_WHAT THE EXERCISE ASKS:_
Find the word "Deus" in the listing, and copy out each line where it turns up.

BEGIN RECORDED DATA

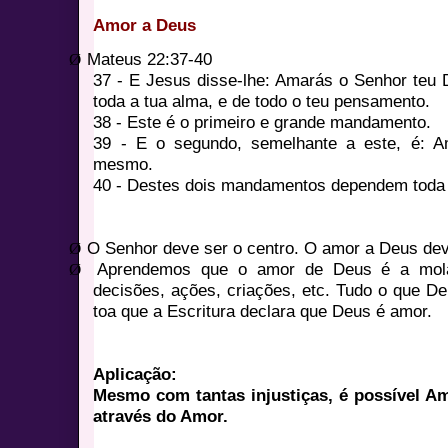
Amor a Deus
Ø
Mateus 22:37-40
37 - E Jesus disse-lhe: Amarás o Senhor teu 
toda a tua alma, e de todo o teu pensamento.
38 - Este é o primeiro e grande mandamento.
39 - E o segundo, semelhante a este, é: A
mesmo.
40 - Destes dois mandamentos dependem toda a 
Ø
O Senhor deve ser o centro. O amor a Deus de
Ø
Aprendemos que o amor de Deus é a mola
decisões, ações, criações, etc. Tudo o que D
toa que a Escritura declara que Deus é amor.
Aplicação:
Mesmo com tantas injustiças, é possível A
através do Amor.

END RECORDED DATA

_EXERCISE ANSWER:_
Amor a Deus
O Senhor deve ser o centro. O amor a Deus de
Aprendemos que o amor de Deus é a mola
toa que a Escritura declara que Deus é amor.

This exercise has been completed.